═════ PROVIDED ENTRIES

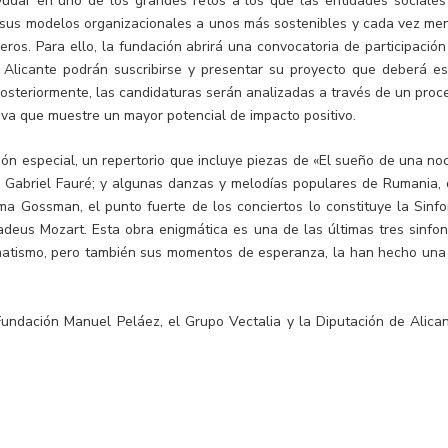
yudar en uno de los grandes retos a los que las entidades sociales
r sus modelos organizacionales a unos más sostenibles y cada vez me
ros. Para ello, la fundación abrirá una convocatoria de participación
e Alicante podrán suscribirse y presentar su proyecto que deberá es
 Posteriormente, las candidaturas serán analizadas a través de un proc
tiva que muestre un mayor potencial de impacto positivo.
ión especial, un repertorio que incluye piezas de «El sueño de una no
 Gabriel Fauré; y algunas danzas y melodías populares de Rumania, 
a Gossman, el punto fuerte de los conciertos lo constituye la Sinfo
eus Mozart. Esta obra enigmática es una de las últimas tres sinfon
ramatismo, pero también sus momentos de esperanza, la han hecho una
undación Manuel Peláez, el Grupo Vectalia y la Diputación de Alican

══════════

▶ [TASK PROMPT]
Restate the lines of the records exactly, starting at the first and stopping after the line with "tiva que muestre". Leave out any picture.

▶ [RESPONSE FOR THIS EXERCISE]
yudar en uno de los grandes retos a los que las entidades sociales
r sus modelos organizacionales a unos más sostenibles y cada vez me
ros. Para ello, la fundación abrirá una convocatoria de participación
e Alicante podrán suscribirse y presentar su proyecto que deberá es
 Posteriormente, las candidaturas serán analizadas a través de un proc
tiva que muestre un mayor potencial de impacto positivo.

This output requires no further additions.